Lawsuit: A Los Angeles Unified teacher filed a federal class-action lawsuit this week against United Teachers Los Angeles alleging the group continued to take dues out of her paycheck despite a change in law that bars public-sector unions from forcing members to pay. Los Angeles Times

A new movement, maybe: A six-day strike that energized L.A. teachers and parents cast a light on the difficulties for many middle-class parents in the city. Los Angeles Times

Students cross Highland Avenue to the Hollywood High campus after the Los Angeles teachers' strike.
(Brian van der Brug / Los Angeles Times)

Payback for ‘Chinatown’? Business owners in Inyo County will have a chance to buy back land many of them feel was stolen from them by the city of Los Angeles. Los Angeles Times

More accusations: “The Bohemian Rhapsody director Bryan Singer has been trailed by accusations of sexual misconduct for 20 years. Here, his alleged victims tell their stories.” The Atlantic


In Latin America: The Trump administration took the unusual and provocative step Wednesday of recognizing the leader of the political opposition in Venezuela as the country’s legitimate president. Los Angeles Times

By the border: How does it feel when your town becomes a character in Trump-era political theater. New York Times


Ruh-roh: Major portions of the Metro Blue Line will close for eight months starting this weekend, inconveniencing tens of thousands of daily riders as the Metropolitan Transportation Authority launches a $350-million overhaul of the system’s oldest line. Los Angeles Times

On the trail: Sen. Kamala Harris’ “hidden army.” Politico

Doctors, take note: In a review of opioid overdose deaths, “investigators in California are going back three years to identify any doctors who may have prescribed the drugs inappropriately, even if it was not the fatal dose, and send them letters.” NPR


New legal team: Harvey Weinstein has hired the attorney who won an acquittal for Orlando mother Casey Anthony to lead his defense against sexual assault charges in New York City, his new legal team announced. Los Angeles Times

Charged: A Santa Ana man is facing federal charges after authorities say he used Instagram to send threatening messages to family members and friends of people killed in a mass shooting last year at Marjory Stoneman Douglas High School in Parkland, Fla. Los Angeles Times

On campus: Do Chinese government-funded Confucius Institutes at American universities improve U.S.-China ties or harbor spies? Federal authorities are investigating. Los Angeles Times

Crime stats: Downtown L.A. had the most number of crimes in 2018, according to data from the Los Angeles Police Department. Crosstown Crime


Something up with that: Google, Facebook, and Microsoft have publicly acknowledged the dangers of global warming, but last week they all sponsored a conference that promoted climate change denial to young libertarians.” Mother Jones


Are robots coming for my job? The answer is different depending on whether you live in Stockton or San Jose or San Bernardino, whether you are white or Hispanic, whether you are young or old, and what kind of job you do. A new study from the Brookings Institution parses the difference and outlines the massive social safety net that needs to be adopted to prepare for automation and artificial intelligence. Two maps of California show regional differences by county and metro area. Los Angeles Times

What a quiz: “You’re a true Californian only if you’ve eaten 20/28 of these foods.” BuzzFeed

Not too shabby: What $2,500 rents you in Los Angeles right now. Curbed LA

Sad: The Golden Spur in Glendora has closed after 100 years, but it’s getting a new use. Inland Valley Daily Bulletin


Los Angeles area: Partly cloudy, 75, Thursday. Sunny, 75, Friday. San Diego: Partly cloudy, 71, Thursday. Sunny, 72, Friday. San Francisco area: Sunny, 59, Thursday. Sunny, 61, Friday. San Jose: Sunny, 64, Thursday. Sunny, 66, Friday. Sacramento: Sunny, 60, Thursday. Sunny, 62, Friday. More weather is here.
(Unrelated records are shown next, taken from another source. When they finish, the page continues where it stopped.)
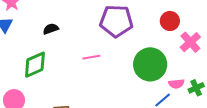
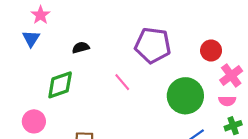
pink line: (91, 57) -> (122, 82), turned 54
pink semicircle: (176, 84) -> (227, 101), moved

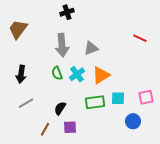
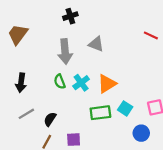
red line: (140, 38) -> (151, 35), moved
gray triangle: (91, 48) -> (96, 44), moved, turned 42
cyan square: (118, 98) -> (125, 108), turned 32
black semicircle: (60, 108) -> (50, 119), moved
Today’s California memory comes from Kathi Bailey-Allen:

My dad worked for North American Rockwell in the ’60s. We were transferred to Houston during the Apollo project and lived near what is now the Johnson Space Center. We moved back to California (Cerritos) in the summer of 1969, just before my sophomore year in high school. What a great time to be a young person in the L.A. area! One of the things my boyfriend and I loved to do through high school and college was to go to the Music Center and buy student rush tickets. You could get any seat that wasn’t sold 30 minutes before curtain for only $5 with a student ID! We saw a lot of great plays sitting in the orchestra section of the Dorothy Chandler Pavilion for $5. The play I remember best, though, was at the Ahmanson Theatre. It was a very unique staging of ‘Macbeth’ starring Charlton Heston and Vanessa Redgrave. Only in L.A. could we have enjoyed that caliber of performance for $5!”

If you have a memory or story about the Golden State, share it with us. Send us an email to let us know what you love or fondly remember about our state. (Please keep your story to 100 words.)

Please let us know what we can do to make this newsletter more useful to you. Send comments, complaints and ideas to Benjamin Oreskes and Shelby Grad. Also follow them on Twitter @boreskes and @shelbygrad.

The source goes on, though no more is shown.